Init creates the first state and wires Claude Code up in one call:

cc-mem-init                       # scans cwd, ingests current context, writes CLAUDE.md block
cc-mem-init --install-hooks       # also add SessionStart + PostCompact hooks to settings.json

It scans the repo into project.overview / stack / structure / commands / connections / git / docs, derives the Claude Code transcript folder from the repo path to fold in the current session, and installs a managed ## Long-term Memory block in CLAUDE.md telling the agent to memory_find before re-deriving and to rely on automatic updates.

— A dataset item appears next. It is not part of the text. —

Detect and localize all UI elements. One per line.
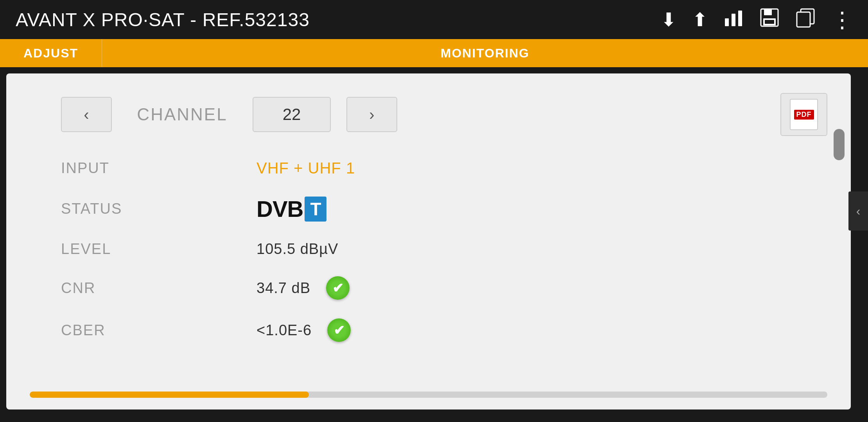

Re-run anytime — it's idempotent.

Related MCP server: RememberMe

Tools

Tool

Purpose

memory_init(root?, project?, install_claude_md=true, install_hooks=false)

Bootstrap. Scan repo → baseline, fold in current context, install CLAUDE.md guidance.

memory_ingest(project?, session_path?)

Auto-update. Capture Claude Code's compaction summaries from disk. Idempotent.

memory_find(query, category?, project?, limit=5)

Query. Semantic retrieval, filterable by category/project.

memory_store(content, category, project?, tags?, source?)

Optional manual write-through for a single fact.

memory_categories()

List the suggestion taxonomy.

memory_delete(id)

Remove a chunk by id.

memory_stats()

Collection size, backend, embedding config.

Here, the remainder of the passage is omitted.